Loki Writer Hints at How Avengers: Endgame's Time Travel Logic Changes In Disney+ Show

Avengers Endgame Loki

Fans are now less than a week away from the next Disney+ outing in Loki. First, fans got to follow Wanda as she explored her grief and trauma in questionable ways. Then the MCU followed that up by getting itself a brand-new star-spangled man. So, naturally, it's the God of Mischief's turn next.

Loki looks like quite a wild ride. As a previously released trailer revealed, Loki's escape in Avengers: Endgame caused some serious problems for the many timelines—bringing the attention of the TVA. An organization whose goal is to maintain the integrity of the timeline.

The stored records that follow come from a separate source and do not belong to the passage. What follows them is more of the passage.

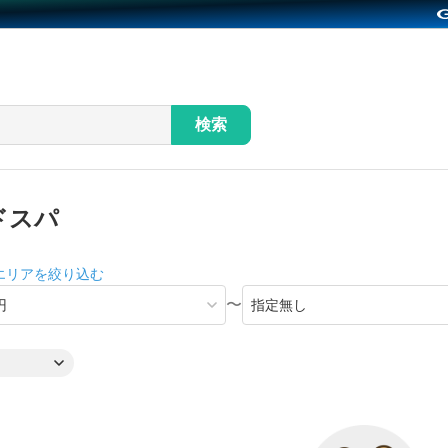
検索
ドスパ
エリアを絞り込む
〜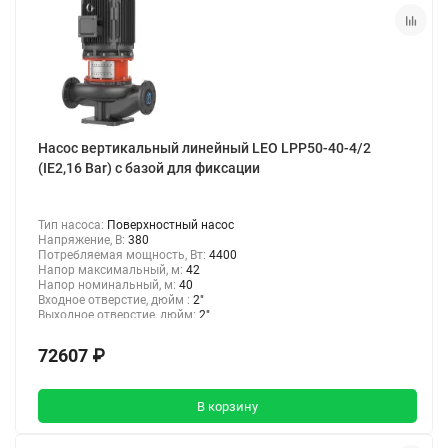
Насос вертикальный линейный LEO LPP50-40-4/2
(IE2,16 Bar) с базой для фиксации
Тип насоса:
Поверхностный насос
Напряжение, В:
380
Потребляемая мощность, Вт:
4400
Напор максимальный, м:
42
Напор номинальный, м:
40
Входное отверстие, дюйм :
2"
Выходное отверстие, дюйм:
2"
72607 ₽
В корзину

While trusting Loki to fix their problems is a questionable leap of faith, the TVA has arrived in the MCU, something that obviously comes with time travel. So how does one handle writing a six-episode series with time travel, while making sure it doesn't get crushed under its own weight and cause massive problems for the MCU's continuity? Michael Waldron has an answer to that.

TIME-TRAVELING MISCHIEF

Avengers Endgame Time Travel
Marvel

In an interview with Vanity Fair, head writer for the upcoming Disney+ show Loki, Michael Waldron, was on hand to discuss the God of Mischief's crazy time-traveling adventures, and what that means for the MCU.

More importantly, though, what does it all mean for the characters we are following? According to Waldron "you can literally hold up a mirror to your characters."

“You can literally hold up a mirror to your characters. Perhaps they can encounter other versions of themselves at different points in their lives. In the case of Back to the Future’s Marty McFly, he can encounter versions of his parents, and then he understands himself better.”

With time travel comes a lot of things to think about. It's quite simply a logistical nightmare if not done with extreme care. Waldron knows the immense responsibility on his plate, especially since it affects the entire MCU.

In fact, the writer's room for the show was filled with loads of material to keep track of everything. Waldron notes that they "had to create an insane institutional knowledge" of everything time-travel. 

“We had to create an insane institutional knowledge of how time travel would work within the TVA so the audience never has to think about it again. It was a lot of drawings of squiggly timelines.”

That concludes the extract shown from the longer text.